WHAT THE EXERCISE ASKS: Copy the records below character for character.

_____

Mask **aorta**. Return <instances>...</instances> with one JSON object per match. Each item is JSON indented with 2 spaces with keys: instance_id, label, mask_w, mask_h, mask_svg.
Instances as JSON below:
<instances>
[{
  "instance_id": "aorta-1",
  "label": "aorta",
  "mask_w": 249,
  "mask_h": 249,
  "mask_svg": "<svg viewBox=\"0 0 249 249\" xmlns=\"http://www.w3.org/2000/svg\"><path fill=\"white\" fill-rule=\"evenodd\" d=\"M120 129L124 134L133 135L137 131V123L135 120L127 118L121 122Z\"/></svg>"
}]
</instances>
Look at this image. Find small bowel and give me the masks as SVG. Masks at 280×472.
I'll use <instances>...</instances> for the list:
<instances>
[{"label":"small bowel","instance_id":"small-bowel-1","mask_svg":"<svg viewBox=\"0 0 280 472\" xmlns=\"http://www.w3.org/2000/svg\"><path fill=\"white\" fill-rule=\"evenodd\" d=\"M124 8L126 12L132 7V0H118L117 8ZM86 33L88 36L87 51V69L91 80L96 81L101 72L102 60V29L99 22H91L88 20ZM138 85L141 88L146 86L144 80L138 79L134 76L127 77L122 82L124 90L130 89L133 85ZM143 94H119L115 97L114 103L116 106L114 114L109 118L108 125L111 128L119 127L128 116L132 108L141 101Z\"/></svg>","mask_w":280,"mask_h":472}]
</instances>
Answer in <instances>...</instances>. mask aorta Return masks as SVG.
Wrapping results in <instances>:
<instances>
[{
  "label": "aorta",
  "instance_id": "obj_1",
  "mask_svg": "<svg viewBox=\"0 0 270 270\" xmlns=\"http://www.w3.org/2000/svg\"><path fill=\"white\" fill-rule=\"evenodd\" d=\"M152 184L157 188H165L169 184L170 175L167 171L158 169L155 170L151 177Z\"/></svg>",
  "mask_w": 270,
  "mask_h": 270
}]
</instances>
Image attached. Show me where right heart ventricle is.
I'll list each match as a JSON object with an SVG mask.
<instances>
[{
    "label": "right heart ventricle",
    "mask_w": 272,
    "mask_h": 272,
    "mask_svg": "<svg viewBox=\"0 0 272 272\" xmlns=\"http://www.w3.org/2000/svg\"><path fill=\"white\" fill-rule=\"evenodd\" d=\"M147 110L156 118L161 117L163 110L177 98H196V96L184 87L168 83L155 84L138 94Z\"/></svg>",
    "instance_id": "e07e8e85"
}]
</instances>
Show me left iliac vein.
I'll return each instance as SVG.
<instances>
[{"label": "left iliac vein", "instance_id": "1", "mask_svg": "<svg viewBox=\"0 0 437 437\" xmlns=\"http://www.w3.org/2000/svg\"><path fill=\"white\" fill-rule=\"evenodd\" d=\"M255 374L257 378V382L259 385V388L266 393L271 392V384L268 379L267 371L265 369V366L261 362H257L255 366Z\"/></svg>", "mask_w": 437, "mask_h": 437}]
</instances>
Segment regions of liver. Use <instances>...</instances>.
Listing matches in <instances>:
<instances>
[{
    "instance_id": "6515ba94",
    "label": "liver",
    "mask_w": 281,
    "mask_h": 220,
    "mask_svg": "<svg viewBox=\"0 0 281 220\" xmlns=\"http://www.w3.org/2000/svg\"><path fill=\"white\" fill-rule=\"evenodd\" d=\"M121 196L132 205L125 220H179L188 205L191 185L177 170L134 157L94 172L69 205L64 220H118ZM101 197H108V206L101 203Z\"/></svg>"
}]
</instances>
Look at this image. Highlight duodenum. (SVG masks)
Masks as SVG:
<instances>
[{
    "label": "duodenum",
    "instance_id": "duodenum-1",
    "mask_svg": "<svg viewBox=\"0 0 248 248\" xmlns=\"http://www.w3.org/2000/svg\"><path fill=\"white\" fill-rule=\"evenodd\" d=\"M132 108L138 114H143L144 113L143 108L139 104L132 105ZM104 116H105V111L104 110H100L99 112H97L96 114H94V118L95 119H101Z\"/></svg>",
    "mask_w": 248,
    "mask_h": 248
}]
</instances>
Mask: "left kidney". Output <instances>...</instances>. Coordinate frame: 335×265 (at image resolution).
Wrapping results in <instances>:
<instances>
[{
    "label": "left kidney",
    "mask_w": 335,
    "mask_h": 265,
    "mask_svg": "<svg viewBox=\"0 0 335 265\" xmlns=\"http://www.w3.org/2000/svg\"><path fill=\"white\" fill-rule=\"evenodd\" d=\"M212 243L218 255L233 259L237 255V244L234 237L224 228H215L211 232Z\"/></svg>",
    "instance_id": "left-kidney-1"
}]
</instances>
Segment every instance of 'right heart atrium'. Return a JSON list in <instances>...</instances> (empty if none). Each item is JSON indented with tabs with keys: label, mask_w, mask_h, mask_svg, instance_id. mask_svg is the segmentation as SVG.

_____

THE COMPLETED TASK:
Mask **aorta**. Return <instances>...</instances> with one JSON object per match. Each item is JSON indented with 2 spaces with keys: instance_id, label, mask_w, mask_h, mask_svg.
Instances as JSON below:
<instances>
[{
  "instance_id": "aorta-1",
  "label": "aorta",
  "mask_w": 249,
  "mask_h": 249,
  "mask_svg": "<svg viewBox=\"0 0 249 249\" xmlns=\"http://www.w3.org/2000/svg\"><path fill=\"white\" fill-rule=\"evenodd\" d=\"M120 129L124 134L133 135L137 131V123L135 120L127 118L121 122Z\"/></svg>"
}]
</instances>
Look at this image. Find small bowel and give me the masks as SVG. Masks at 280×472.
I'll use <instances>...</instances> for the list:
<instances>
[{"label":"small bowel","instance_id":"small-bowel-1","mask_svg":"<svg viewBox=\"0 0 280 472\" xmlns=\"http://www.w3.org/2000/svg\"><path fill=\"white\" fill-rule=\"evenodd\" d=\"M124 8L126 12L132 7V0H118L117 8ZM86 33L88 36L87 51V69L91 80L96 81L101 72L102 60V29L99 22H91L88 20ZM138 85L141 88L146 86L144 80L138 79L134 76L127 77L122 82L124 90L130 89L133 85ZM143 94H119L115 97L114 103L116 106L114 114L109 118L108 125L111 128L119 127L128 116L132 108L141 101Z\"/></svg>","mask_w":280,"mask_h":472}]
</instances>
Answer in <instances>...</instances>. mask aorta Return masks as SVG.
Wrapping results in <instances>:
<instances>
[{
  "label": "aorta",
  "instance_id": "obj_1",
  "mask_svg": "<svg viewBox=\"0 0 270 270\" xmlns=\"http://www.w3.org/2000/svg\"><path fill=\"white\" fill-rule=\"evenodd\" d=\"M152 184L157 188H165L169 184L170 175L167 171L158 169L155 170L151 177Z\"/></svg>",
  "mask_w": 270,
  "mask_h": 270
}]
</instances>
Image attached. Show me where right heart ventricle is.
I'll list each match as a JSON object with an SVG mask.
<instances>
[{
    "label": "right heart ventricle",
    "mask_w": 272,
    "mask_h": 272,
    "mask_svg": "<svg viewBox=\"0 0 272 272\" xmlns=\"http://www.w3.org/2000/svg\"><path fill=\"white\" fill-rule=\"evenodd\" d=\"M147 110L156 118L161 117L163 110L177 98H196V96L184 87L168 83L155 84L138 94Z\"/></svg>",
    "instance_id": "e07e8e85"
}]
</instances>
Show me left iliac vein.
I'll return each instance as SVG.
<instances>
[{"label": "left iliac vein", "instance_id": "1", "mask_svg": "<svg viewBox=\"0 0 437 437\" xmlns=\"http://www.w3.org/2000/svg\"><path fill=\"white\" fill-rule=\"evenodd\" d=\"M255 374L257 378V382L259 385V388L266 393L271 392V384L268 379L267 371L265 369V366L261 362H257L255 366Z\"/></svg>", "mask_w": 437, "mask_h": 437}]
</instances>
Segment regions of liver. Use <instances>...</instances>.
Listing matches in <instances>:
<instances>
[{
    "instance_id": "6515ba94",
    "label": "liver",
    "mask_w": 281,
    "mask_h": 220,
    "mask_svg": "<svg viewBox=\"0 0 281 220\" xmlns=\"http://www.w3.org/2000/svg\"><path fill=\"white\" fill-rule=\"evenodd\" d=\"M121 196L132 205L125 220H179L188 205L191 185L177 170L134 157L94 172L69 205L64 220H118ZM101 197H108V206L101 203Z\"/></svg>"
}]
</instances>
Look at this image. Highlight duodenum. (SVG masks)
Masks as SVG:
<instances>
[{
    "label": "duodenum",
    "instance_id": "duodenum-1",
    "mask_svg": "<svg viewBox=\"0 0 248 248\" xmlns=\"http://www.w3.org/2000/svg\"><path fill=\"white\" fill-rule=\"evenodd\" d=\"M132 108L138 114H143L144 113L143 108L139 104L132 105ZM104 116H105V111L104 110H100L99 112H97L96 114H94V118L95 119H101Z\"/></svg>",
    "mask_w": 248,
    "mask_h": 248
}]
</instances>
Mask: "left kidney". Output <instances>...</instances>. Coordinate frame: 335×265 (at image resolution).
Wrapping results in <instances>:
<instances>
[{
    "label": "left kidney",
    "mask_w": 335,
    "mask_h": 265,
    "mask_svg": "<svg viewBox=\"0 0 335 265\" xmlns=\"http://www.w3.org/2000/svg\"><path fill=\"white\" fill-rule=\"evenodd\" d=\"M212 243L218 255L233 259L237 255V244L234 237L224 228H215L211 232Z\"/></svg>",
    "instance_id": "left-kidney-1"
}]
</instances>
Segment every instance of 'right heart atrium'. Return a JSON list in <instances>...</instances> (empty if none). Each item is JSON indented with tabs with keys: label, mask_w, mask_h, mask_svg, instance_id. mask_svg is the segmentation as SVG.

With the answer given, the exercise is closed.